# Millipedes as Bioactive Vivarium Cleaners



## thehiddenpath (Jul 17, 2019)

Does anyone have experience using smaller species of millipedes (such as _oxidus gracilis_) as part of a bioactive community in planted high humidity vivariums? I have read that they can be pests and destructive to plants, but they also fill a niche in these kinds of ecosystems- always being found with isopods and springtails in and under rotting wood. 

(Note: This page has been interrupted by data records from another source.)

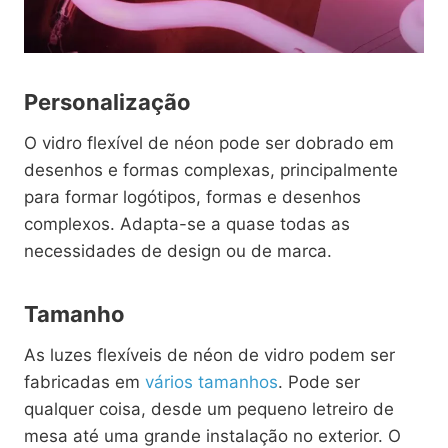
Personalização
O vidro flexível de néon pode ser dobrado em
desenhos e formas complexas, principalmente
para formar logótipos, formas e desenhos
complexos. Adapta-se a quase todas as
necessidades de design ou de marca.
Tamanho
As luzes flexíveis de néon de vidro podem ser
fabricadas em
vários tamanhos
. Pode ser
qualquer coisa, desde um pequeno letreiro de
mesa até uma grande instalação no exterior. O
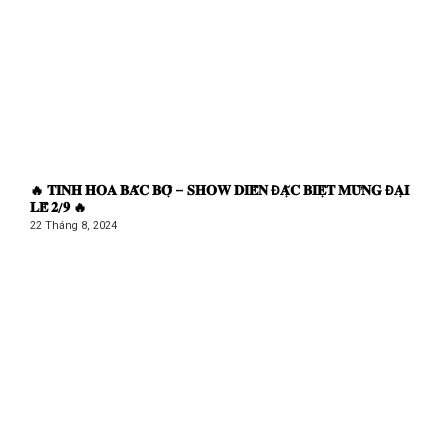
🔥 𝐓𝐈𝐍𝐇 𝐇𝐎𝐀 𝐁𝐀̆́𝐂 𝐁𝐎̣̂ – 𝐒𝐇𝐎𝐖 𝐃𝐈𝐄̂̃𝐍 Đ𝐀̣̆𝐂 𝐁𝐈𝐄̣̂𝐓 𝐌𝐔̛̀𝐍𝐆 Đ𝐀̣𝐈
𝐋𝐄̂̃ 𝟐/𝟗 🔥
22 Tháng 8, 2024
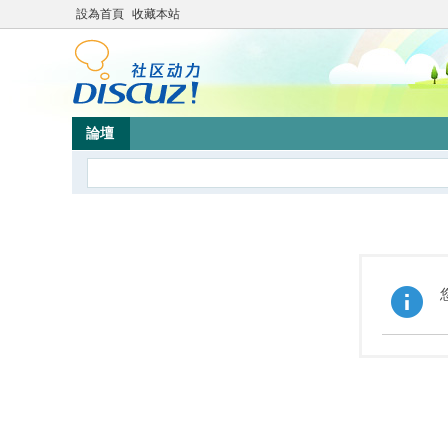
設為首頁
收藏本站
論壇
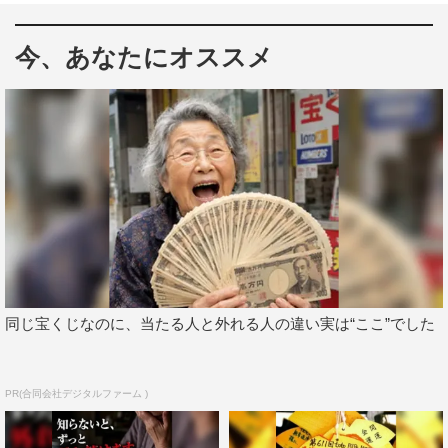
今、あなたにオススメ
『Endless SHOCK』制作発表会見
堂本光一主演のミュージカル『Endless SHOCK』の制作
発表会見が行われ、4・5月の帝国劇場公演、7・8月の梅
田芸術劇場公演、9月の博多座公演、そして11月には再び
帝国劇場にて公演を行うという、過去に例のない長期間の
全国ツアーの開催が発表された。
『SHOCK』シリーズは今年の公演でついに上演2000回を
達成し、また国内演劇の単独主演記録2017回を超えて歴
同じ宝くじなのに、当たる人と外れる人の違い実は“ここ”でした
代1位に到達する予定となっている。そんな記念すべき
2024年公演のライバル役には、佐藤勝利（4・5月、9月公
演）、中山優馬（7・8月公演）、上田竜也（11月公演）
PR(合同会社デジタルファーム )
と豪華なトリプルキャストが実現。会見には堂本、佐藤、
中山、上田のほか、ヒロインのリカ役を務める中村麗乃、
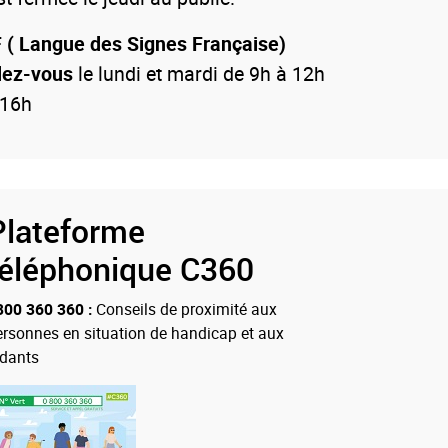
 ( Langue des Signes Française)
dez-vous
le lundi et mardi de 9h à 12h
 16h
Plateforme
téléphonique C360
800 360 360 :
Conseils de proximité aux
ersonnes en situation de handicap et aux
idants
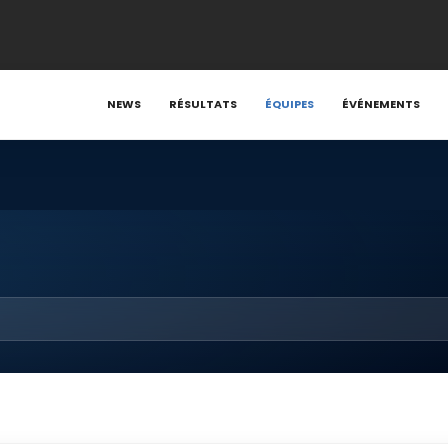
NEWS
RÉSULTATS
ÉQUIPES
ÉVÉNEMENTS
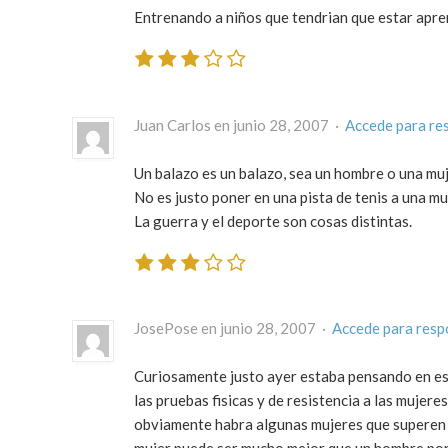
Entrenando a niños que tendrian que estar apre
Juan Carlos en junio 28, 2007 ·
Accede para re
Un balazo es un balazo, sea un hombre o una muje
No es justo poner en una pista de tenis a una m
La guerra y el deporte son cosas distintas.
JosePose en junio 28, 2007 ·
Accede para resp
Curiosamente justo ayer estaba pensando en est
las pruebas fisicas y de resistencia a las muje
obviamente habra algunas mujeres que superen a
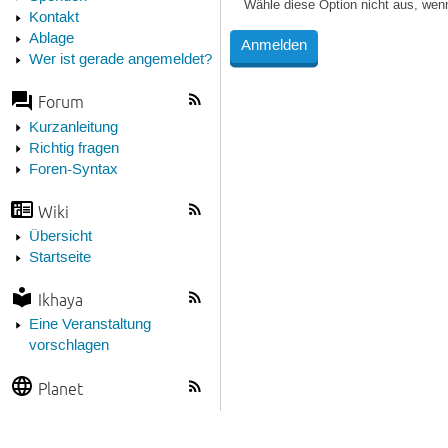
Wähle diese Option nicht aus, wen
Kontakt
Ablage
Wer ist gerade angemeldet?
Forum
Kurzanleitung
Richtig fragen
Foren-Syntax
Wiki
Übersicht
Startseite
Ikhaya
Eine Veranstaltung
vorschlagen
Planet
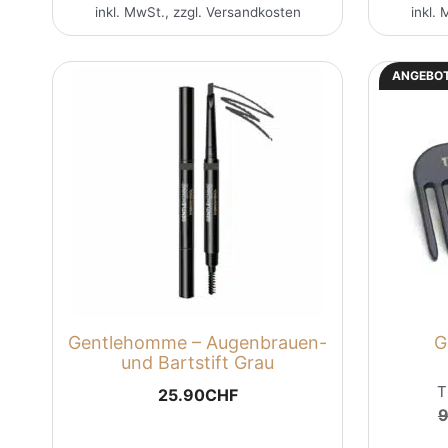
inkl. MwSt., zzgl.
Versandkosten
inkl. 
ANGEBOT
Gentlehomme – Augenbrauen-
G
und Bartstift Grau
T
25.90
CHF
9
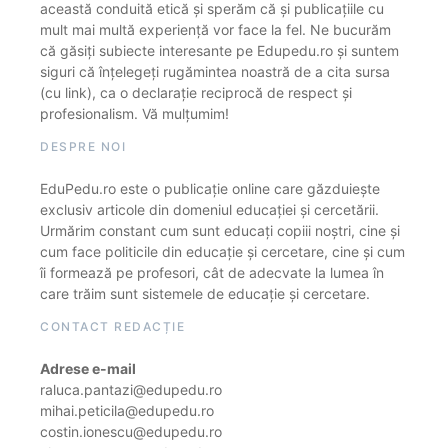
această conduită etică și sperăm că și publicațiile cu
mult mai multă experiență vor face la fel. Ne bucurăm
că găsiți subiecte interesante pe Edupedu.ro și suntem
siguri că înțelegeți rugămintea noastră de a cita sursa
(cu link), ca o declarație reciprocă de respect și
profesionalism. Vă mulțumim!
DESPRE NOI
EduPedu.ro este o publicație online care găzduiește
exclusiv articole din domeniul educației și cercetării.
Urmărim constant cum sunt educați copiii noștri, cine și
cum face politicile din educație și cercetare, cine și cum
îi formează pe profesori, cât de adecvate la lumea în
care trăim sunt sistemele de educație și cercetare.
CONTACT REDACȚIE
Adrese e-mail
raluca.pantazi@edupedu.ro
mihai.peticila@edupedu.ro
costin.ionescu@edupedu.ro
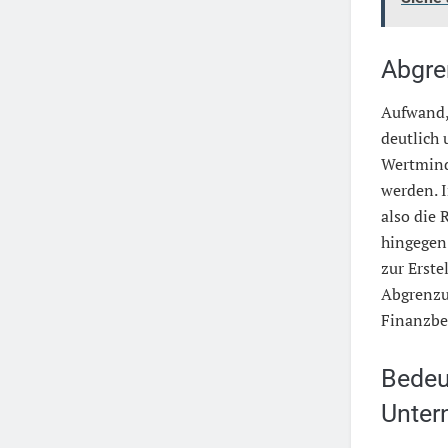
Abgre
Aufwand,
deutlich 
Wertminde
werden. 
also die
hingegen 
zur Erste
Abgrenzun
Finanzbe
Bedeu
Unte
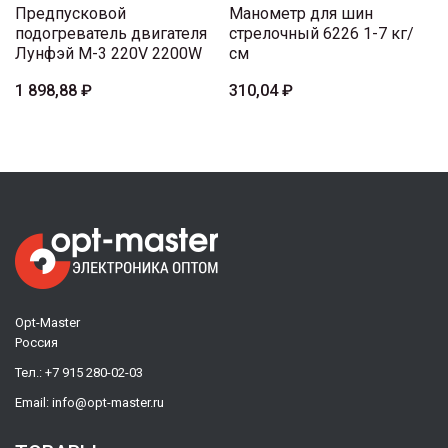
Предпусковой
Манометр для шин
подогреватель двигателя
стрелочный 6226 1-7 кг/
Лунфэй M-3 220V 2200W
см
1 898,88 ₽
310,04 ₽
Opt-Master
Россия
Тел.:
+7 915 280-02-03
Email:
info@opt-master.ru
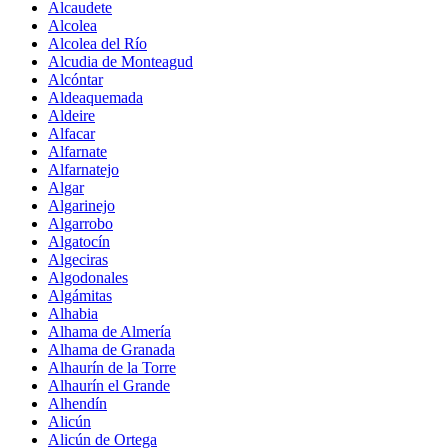
Alcaudete
Alcolea
Alcolea del Río
Alcudia de Monteagud
Alcóntar
Aldeaquemada
Aldeire
Alfacar
Alfarnate
Alfarnatejo
Algar
Algarinejo
Algarrobo
Algatocín
Algeciras
Algodonales
Algámitas
Alhabia
Alhama de Almería
Alhama de Granada
Alhaurín de la Torre
Alhaurín el Grande
Alhendín
Alicún
Alicún de Ortega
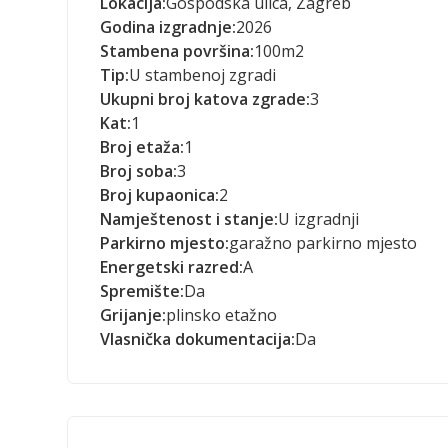
Lokacija:
Gospodska ulica, Zagreb
Godina izgradnje:
2026
Stambena površina:
100
m2
Tip:
U stambenoj zgradi
Ukupni broj katova zgrade:
3
Kat:
1
Broj etaža:
1
Broj soba:
3
Broj kupaonica:
2
Namještenost i stanje:
U izgradnji
Parkirno mjesto:
garažno parkirno mjesto
Energetski razred:
A
Spremište:
Da
Grijanje:
plinsko etažno
Vlasnička dokumentacija:
Da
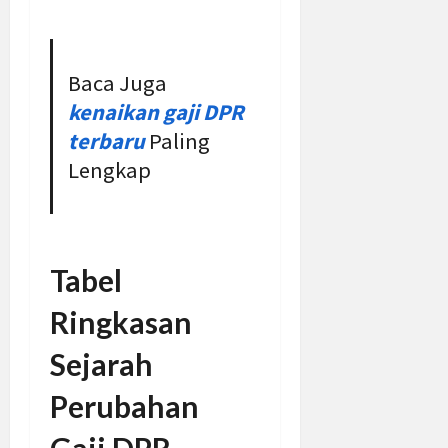
Baca Juga
kenaikan gaji DPR
terbaru
Paling
Lengkap
Tabel
Ringkasan
Sejarah
Perubahan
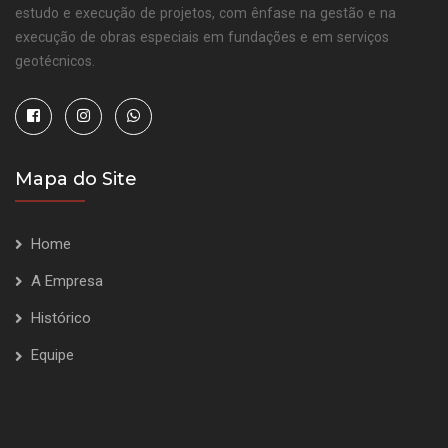
estudo e execução de projetos, com ênfase na gestão e na
execução de obras especiais em fundações e em serviços
geotécnicos.
Mapa do Site
Home
A Empresa
Histórico
Equipe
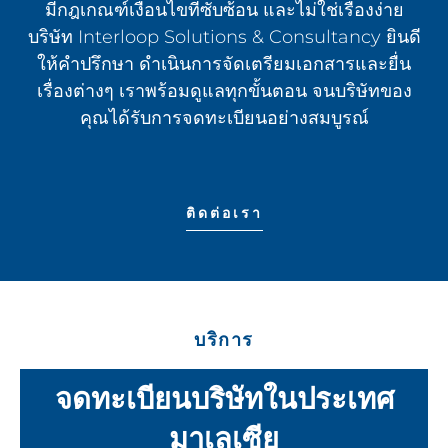
มีกฎเกณฑ์เงื่อนไขที่ซับซ้อน และไม่ใช่เรื่องง่าย
บริษัท Interloop Solutions & Consultancy ยินดี
ให้คำปรึกษา ดำเนินการจัดเตรียมเอกสารและยื่น
เรื่องต่างๆ เราพร้อมดูแลทุกขั้นตอน จนบริษัทของ
คุณได้รับการจดทะเบียนอย่างสมบูรณ์
ติดต่อเรา
บริการ
จดทะเบียนบริษัทในประเทศ
มาเลเซีย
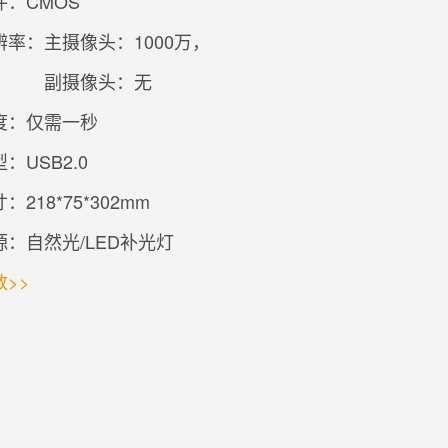
：CMOS
辨率：
主摄像头：1000万，
副摄像头：无
度：仅需一秒
：USB2.0
218*75*302mm
：自然光/LED补光灯
>>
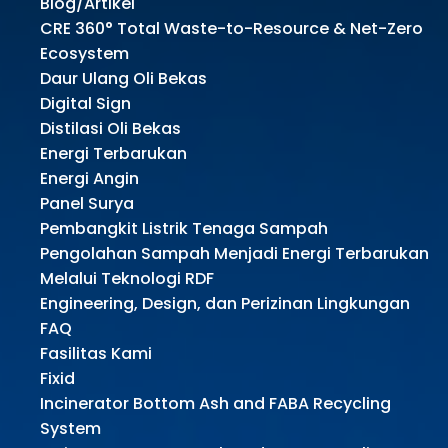
Blog/Artikel
CRE 360° Total Waste-to-Resource & Net-Zero
Ecosystem
Daur Ulang Oli Bekas
Digital Sign
Distilasi Oli Bekas
Energi Terbarukan
Energi Angin
Panel Surya
Pembangkit Listrik Tenaga Sampah
Pengolahan Sampah Menjadi Energi Terbarukan
Melalui Teknologi RDF
Engineering, Design, dan Perizinan Lingkungan
FAQ
Fasilitas Kami
Fixid
Incinerator Bottom Ash and FABA Recycling
System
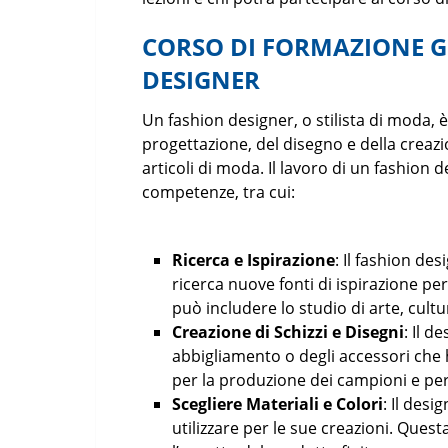
CORSO DI FORMAZIONE G
DESIGNER
Un fashion designer, o stilista di moda, 
progettazione, del disegno e della creazi
articoli di moda. Il lavoro di un fashion 
competenze, tra cui:
Ricerca e Ispirazione
: Il fashion de
ricerca nuove fonti di ispirazione pe
può includere lo studio di arte, cultur
Creazione di Schizzi e Disegni
: Il d
abbigliamento o degli accessori che
per la produzione dei campioni e pe
Scegliere Materiali e Colori
: Il desi
utilizzare per le sue creazioni. Quest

Are there certain species that could be dangerous to other tank inhabitants? (aside from the obvious polydesmids) I currently have a freshly started culture of _oxidus gracilis _and plan on experimenting with their application in planted setups.


----------



## Cornucopia (Jul 28, 2019)

I read somewhere that milipedes can give off gases including minor amounts of cyanide. Though i've never used them myself I have also read that rolypolies are a good option for swamp/jungle dwelling species.


----------



## BepopCola (Aug 11, 2019)

I have some planted millipede tanks. 
I think they'd work fine, but, depending on the millipede or plant, some plants might get nibbled on or eaten. The bigger species are usually more culinarily adventurous.

Reactions: Agree 1


----------



## BuzzSwole (Aug 18, 2019)

Only flat backs produce the cyanide. The only millipedes that will actively go after live plants are greenhouse. Long as you supply leaf litter and decay bark they’ll be fine. But have a very active culture of springtails to aid in waste clean up (lotta poop)


----------